The expected output is an exact copy of each line from the line with "und naturbasierte Hautpflege" through the end of the data below, with no pictures in it.
DATA EXTRACTS section start
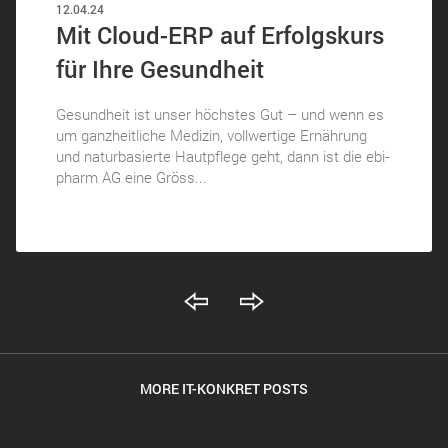
12.04.24
Mit Cloud-ERP auf Erfolgskurs
für Ihre Gesundheit
Gesundheit ist unser höchstes Gut – und wenn es
um ganzheitliche Medizin, vollwertige Ernährung
und naturbasierte Hautpflege geht, dann ist die ebi-
pharm AG eine Gröss...
MORE IT-KONKRET POSTS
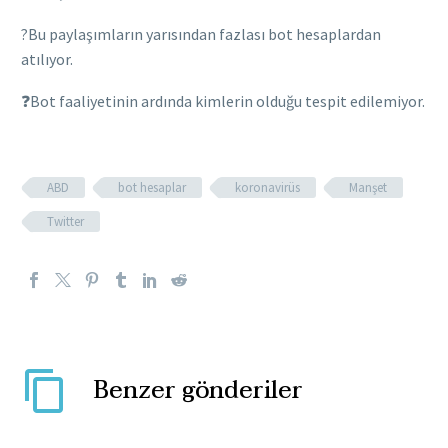
?Bu paylaşımların yarısından fazlası bot hesaplardan
atılıyor.
❓Bot faaliyetinin ardında kimlerin olduğu tespit edilemiyor.
ABD
bot hesaplar
koronavirüs
Manşet
Twitter
Benzer gönderiler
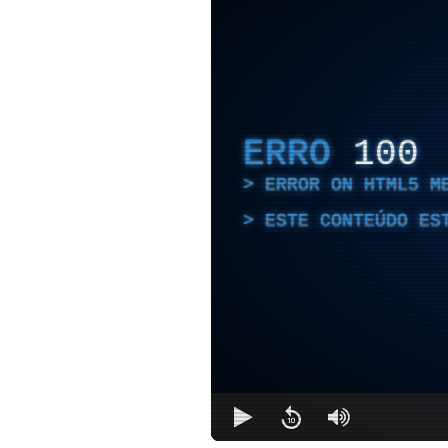
ERRO
100
ERROR ON HTML5 M
ESTE CONTEÚDO ES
DATA EXTRACTS section end
**WRITTEN REPLY:**
und naturbasierte Hautpflege geht, dann ist die ebi-
pharm AG eine Gröss...
MORE IT-KONKRET POSTS
?Bu paylaşımların yarısından fazlası bot hesaplardan
atılıyor.
❓Bot faaliyetinin ardında kimlerin olduğu tespit edilemiyor.
ABD
bot hesaplar
koronavirüs
Manşet
Twitter
Benzer gönderiler
ERRO
100
ERROR ON HTML5 M
ESTE CONTEÚDO ES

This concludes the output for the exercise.